在这个示例中，single-function PCIe Device 接收到一个 Function-specific 工作请求。该 single-function 通过一种实现特定的方法确定在其 ATC 中缓存一个转换是有益的。在做出这种判断时，single-function 或软件可以考虑多个因素；例如：
该内存地址段在一段时间内被频繁访问,或者相关的buffer内容处于一个很高的更新频率
该内存地址段是例如工作和完成队列数据结构,低延迟通信的data buffers, 图形帧缓冲区用于缓存 Function-specific内容的内存等等

The Function generates an ATS Translation Request which is sent upstream through the PCIe hierarchy to the RC which then forwards it to the TA. An ATS Translation Request uses the same routing and ordering rules as defined in this specification. Further, multiple ATS Translation Requests can be outstanding at any given time; i.e., one may pipeline multiple requests on one or more TC. Each TC represents a unique ordering domain and defines the domain that must be used by the associated ATS Translation Completion.

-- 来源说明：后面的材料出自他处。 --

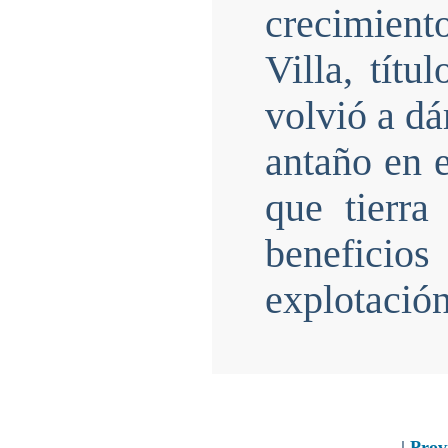
crecimient
Villa, títu
volvió a dá
antaño en 
que tierra
benefici
explotación
|
Prov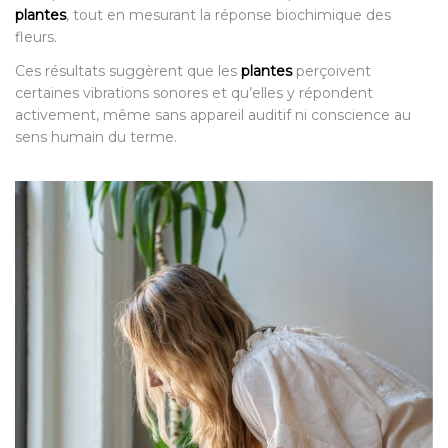
plantes
, tout en mesurant la réponse biochimique des
fleurs.
Ces résultats suggèrent que les
plantes
perçoivent
certaines vibrations sonores et qu’elles y répondent
activement, même sans appareil auditif ni conscience au
sens humain du terme.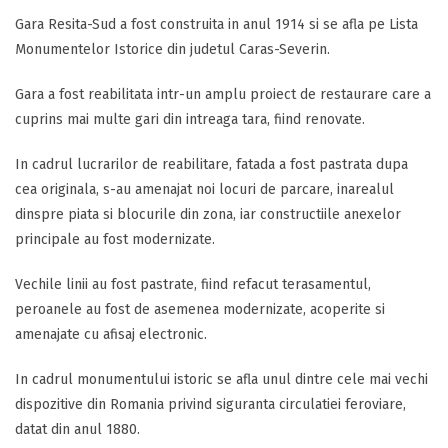
Gara Resita-Sud a fost construita in anul 1914 si se afla pe Lista
Monumentelor Istorice din judetul Caras-Severin.
Gara a fost reabilitata intr-un amplu proiect de restaurare care a
cuprins mai multe gari din intreaga tara, fiind renovate.
In cadrul lucrarilor de reabilitare, fatada a fost pastrata dupa
cea originala, s-au amenajat noi locuri de parcare, inarealul
dinspre piata si blocurile din zona, iar constructiile anexelor
principale au fost modernizate.
Vechile linii au fost pastrate, fiind refacut terasamentul,
peroanele au fost de asemenea modernizate, acoperite si
amenajate cu afisaj electronic.
In cadrul monumentului istoric se afla unul dintre cele mai vechi
dispozitive din Romania privind siguranta circulatiei feroviare,
datat din anul 1880.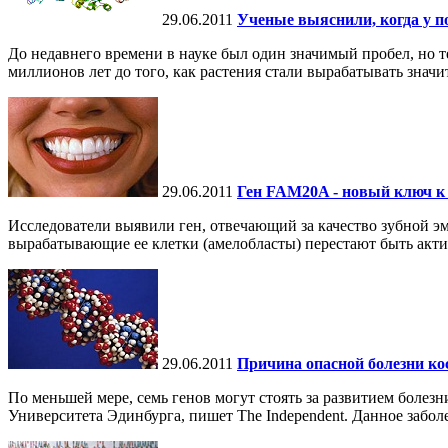
29.06.2011
Ученые выяснили, когда у п
До недавнего времени в науке был один значимый пробел, но т
миллионов лет до того, как растения стали вырабатывать значит
29.06.2011
Ген FAM20A - новый ключ к 
Исследователи выявили ген, отвечающий за качество зубной эма
вырабатывающие ее клетки (амелобласты) перестают быть акти
29.06.2011
Причина опасной болезни ко
По меньшей мере, семь генов могут стоять за развитием боле
Университета Эдинбурга, пишет The Independent. Данное заболе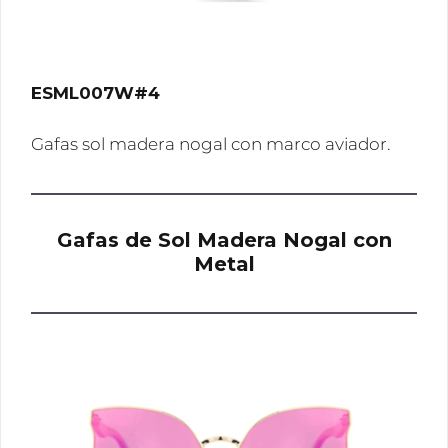
ESML007W#4
Gafas sol madera nogal con marco aviador.
Gafas de Sol Madera Nogal con
Metal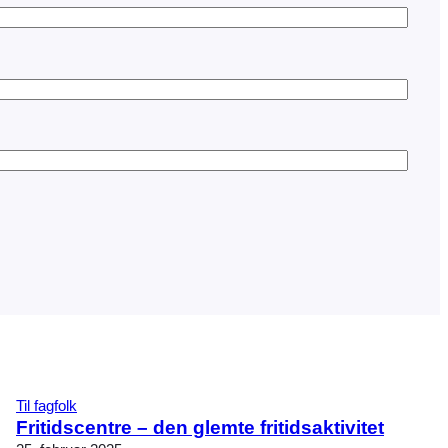
Til fagfolk
Fritidscentre – den glemte fritidsaktivitet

Function生成了一个ATS Translation Request, 该 Request发送到upstream,该过程通过 PCIe 层级到RC, 该RC接下来将转发到TA. 该ATS Translation Request使用和本规范中定义的相同的routing 和 ordering 规则. 此外，在任何给定时间可以存在多个 ATS 转换请求；例如,一个 pipeline multiple requests可能需要一个或多个TC.每个TC代表一个唯一的顺序域, 并定义关联的ATS翻译完成必须使用的域即，可以在一个或多个传输通道（TC）上对多个请求进行流水线处理。每个 TC 代表一个唯一的排序域，并定义与之相关的 ATS 转换完成所必须使用的域。
further: 此外, 通常用于表示更进一步的内容、额外的信息或更深层次的解释
outstanding: 未解决的, 未处理的

总结:
ATS 在Device 和 RC 之间定义了一个 request-competion 的一个协议, 另外, Memory Read/Write 相关的TLP 中也新增了一个AT字段
往往需要设备来判断哪些request需要用ATS。（往往是一些访问频繁的，或者对延迟要求较高的)
关于这些新增加的 ATS translation request, 其路由和排序规则和其他TLP一样。另外，TA这边会pipeline 多个 request，这些request 被分到不同的TC中，每个 TC是一个ordering domain.

Upon receipt of an ATS Translation Request, the TA performs the following basic steps:

Validates that the Function has been configured to issue ATS Translation Requests.
Determines whether the Function may access the memory indicated by the ATS Translation Request and has the associated access rights.
Determines whether a translation can be provided to the Function. If yes, the TA issues a translation to the Function.
1. ATS is required to support a variety of page sizes to accommodate a range of ATPT and processor implementations.
  - Page sizes are required to be a power of two and naturally aligned.
  - The minimum supported page size is 4096 bytes. ATS capable components
2. A Function must be informed of the minimum translation or invalidate size it will be required to support to provide the Function an opportunity to optimize its resource utilization. The smallest minimum translation size must be 4096 bytes.
The TA communicates the success or failure of the request to the RC which generates an ATS Translation Completion and transmits via a Response TLP through a RP to the Function.
1. An RC is required to generate at least one ATS Translation Completion per ATS Translation Request;i.e., there is minimally a 1:1 correspondence independent of the success or failure of the request.
  - A successful translation can result in one or two ATS Translation Completion TLPs per request. The Translation Completion indicates the range of translation covered.
  - An RC may pipeline multiple ATS Translation Completions; i.e., an RC may return multiple ATS Translation Completions and these ATS Translation Completions may be in any order relative to ATS Translation Requests.
  - The RC is required to transmit the ATS Translation Completion using the same TC (Traffic Class) as the corresponding ATS Translation Request.
2. The requested address may not be valid. The RC is required to issue a Translation Completion indicating that the requested address is not accessible.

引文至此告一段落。